___ Source information ___
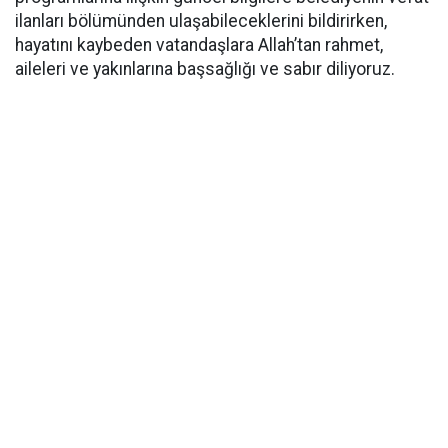
ilanları bölümünden ulaşabileceklerini bildirirken,
hayatını kaybeden vatandaşlara Allah’tan rahmet,
aileleri ve yakınlarına başsağlığı ve sabır diliyoruz.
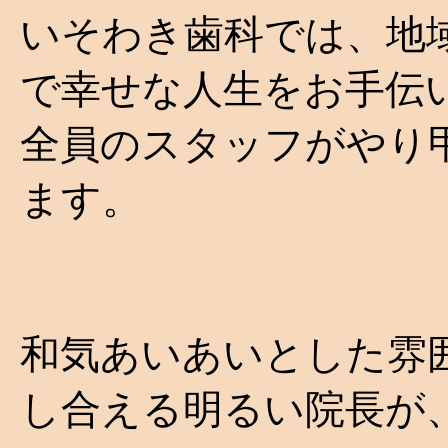
いそわき歯科では、地
で幸せな人生をお手伝
全員のスタッフがやり
ます。
和気あいあいとした雰
し合える明るい院長が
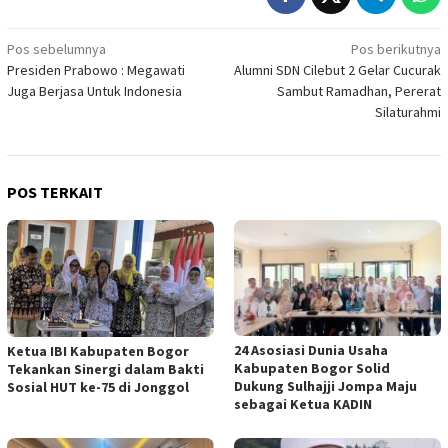
Navigasi
Pos sebelumnya
Pos berikutnya
Presiden Prabowo : Megawati
Alumni SDN Cilebut 2 Gelar Cucurak
pos
Juga Berjasa Untuk Indonesia
Sambut Ramadhan, Pererat
Silaturahmi
POS TERKAIT
24 Asosiasi Dunia Usaha
Ketua IBI Kabupaten Bogor
Kabupaten Bogor Solid
Tekankan Sinergi dalam Bakti
Dukung Sulhajji Jompa Maju
Sosial HUT ke-75 di Jonggol
sebagai Ketua KADIN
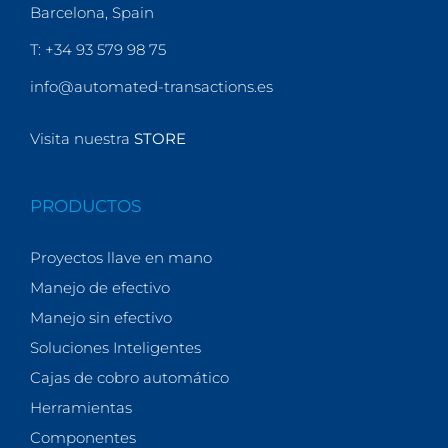
Barcelona, Spain
T: +34 93 579 98 75
info@automated-transactions.es
Visita nuestra
STORE
PRODUCTOS
Proyectos llave en mano
Manejo de efectivo
Manejo sin efectivo
Soluciones Inteligentes
Cajas de cobro automático
Herramientas
Componentes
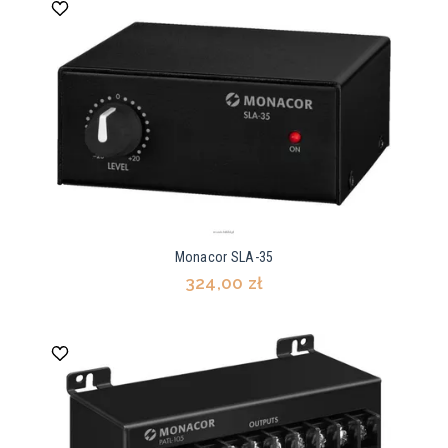
Monacor SLA-35
324,00 zł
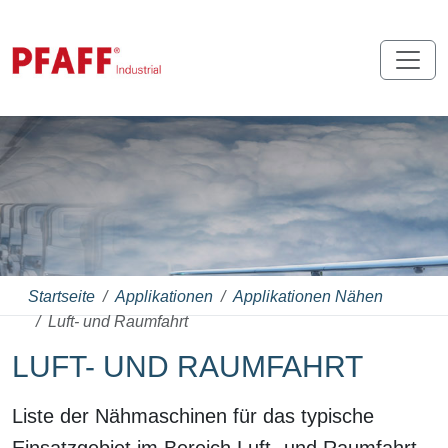
Startseite
Applikationen
Applikationen Nähen
Luft- und Raumfahrt
LUFT- UND RAUMFAHRT
Liste der Nähmaschinen für das typische
Einsatzgebiet im Bereich Luft- und Raumfahrt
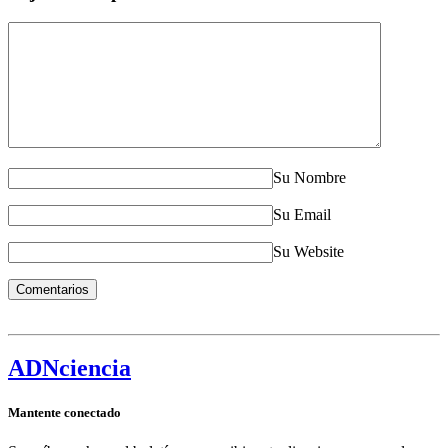
Su Nombre
Su Email
Su Website
ADN
ciencia
Mantente conectado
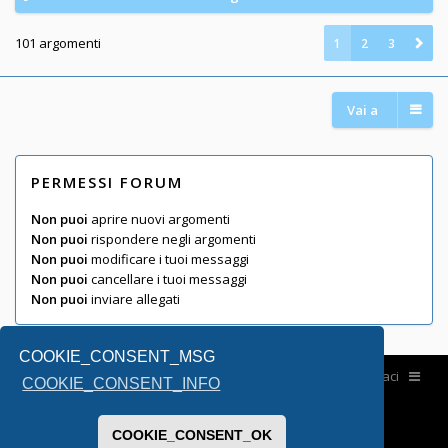
101 argomenti
1
2
3
Vai a
PERMESSI FORUM
Non puoi
aprire nuovi argomenti
Non puoi
rispondere negli argomenti
Non puoi
modificare i tuoi messaggi
Non puoi
cancellare i tuoi messaggi
Non puoi
inviare allegati
COOKIE_CONSENT_MSG
Home
Contattaci
COOKIE_CONSENT_INFO
COOKIE_CONSENT_OK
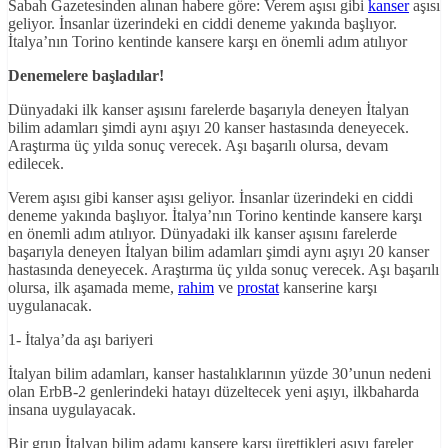
Sabah Gazetesinden alınan habere göre: Verem aşısı gibi
kanser
aşısı
geliyor. İnsanlar üzerindeki en ciddi deneme yakında başlıyor.
İtalya’nın Torino kentinde kansere karşı en önemli adım atılıyor
Denemelere başladılar!
Dünyadaki ilk kanser aşısını farelerde başarıyla deneyen İtalyan
bilim adamları şimdi aynı aşıyı 20 kanser hastasında deneyecek.
Araştırma üç yılda sonuç verecek. Aşı başarılı olursa, devam
edilecek.
Verem aşısı gibi kanser aşısı geliyor. İnsanlar üzerindeki en ciddi
deneme yakında başlıyor. İtalya’nın Torino kentinde kansere karşı
en önemli adım atılıyor. Dünyadaki ilk kanser aşısını farelerde
başarıyla deneyen İtalyan bilim adamları şimdi aynı aşıyı 20 kanser
hastasında deneyecek. Araştırma üç yılda sonuç verecek. Aşı başarılı
olursa, ilk aşamada meme,
rahim
ve
prostat
kanserine karşı
uygulanacak.
1- İtalya’da aşı bariyeri
İtalyan bilim adamları, kanser hastalıklarının yüzde 30’unun nedeni
olan ErbB-2 genlerindeki hatayı düzeltecek yeni aşıyı, ilkbaharda
insana uygulayacak.
Bir grup İtalyan bilim adamı kansere karşı ürettikleri aşıyı fareler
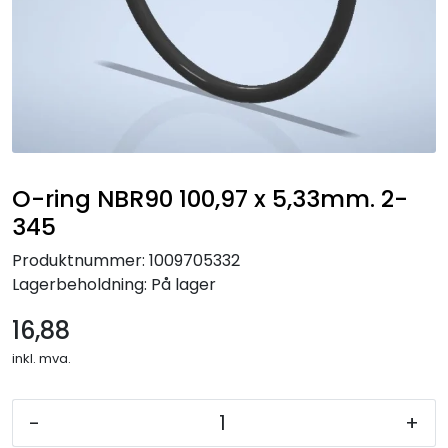
O-ring NBR90 100,97 x 5,33mm. 2-
345
Produktnummer:
1009705332
Lagerbeholdning:
På lager
16,88
inkl. mva.
-
+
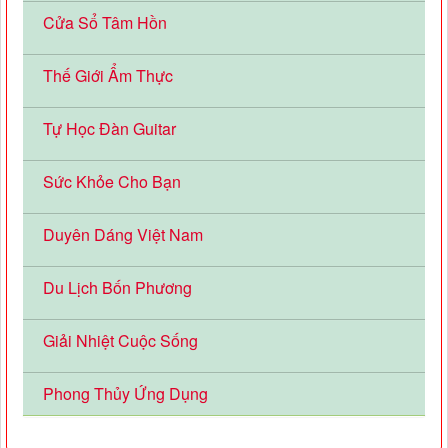
Cửa Sổ Tâm Hồn
Thế Giới Ẩm Thực
Tự Học Đàn Guitar
Sức Khỏe Cho Bạn
Duyên Dáng Việt Nam
Du Lịch Bốn Phương
Giải Nhiệt Cuộc Sống
Phong Thủy Ứng Dụng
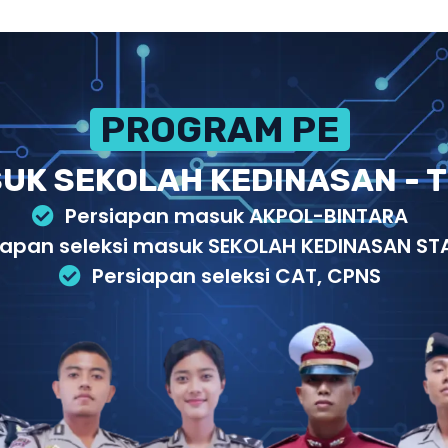
PROGRAM PERSIAPAN
UK SEKOLAH KEDINASAN - T
Persiapan masuk AKPOL-BINTARA
iapan seleksi masuk SEKOLAH KEDINASAN STA
Persiapan seleksi CAT, CPNS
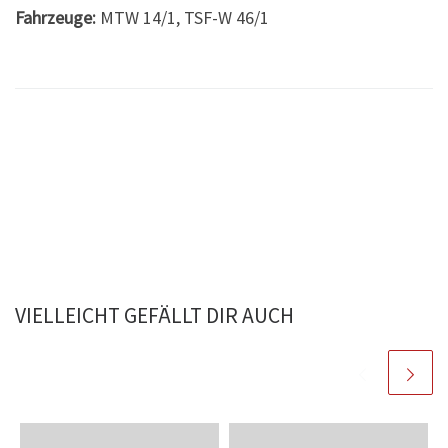
Fahrzeuge:
MTW 14/1, TSF-W 46/1
VIELLEICHT GEFÄLLT DIR AUCH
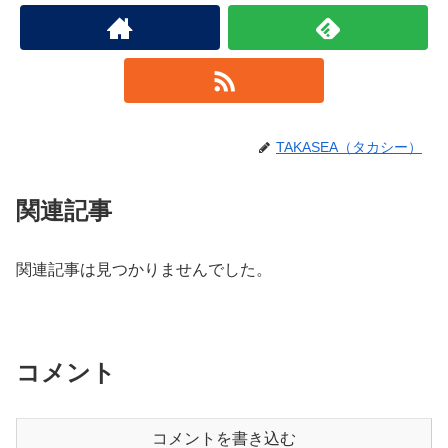
TAKASEA（タカシー）
関連記事
関連記事は見つかりませんでした。
コメント
コメントを書き込む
___
How to complete this task: Check each line of the records for "kentinde" and copy the ones that contain it.

Result for this task:
İtalya’nın Torino kentinde kansere karşı en önemli adım atılıyor
deneme yakında başlıyor. İtalya’nın Torino kentinde kansere karşı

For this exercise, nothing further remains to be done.